ABOUT THIS TASK: The line containing "Le Congolais Jean-Jacques" marks the start. Return it and every later line of the listing below exactly, ending with the last one.

INPUT DATA:
----

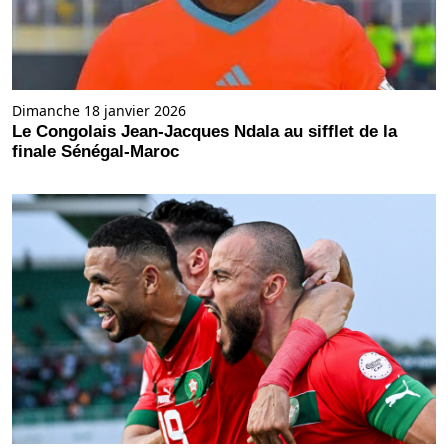
Dimanche 18 janvier 2026
Le Congolais Jean-Jacques Ndala au sifflet de la
finale Sénégal-Maroc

----

WRITTEN SOLUTION:
Le Congolais Jean-Jacques Ndala au sifflet de la
finale Sénégal-Maroc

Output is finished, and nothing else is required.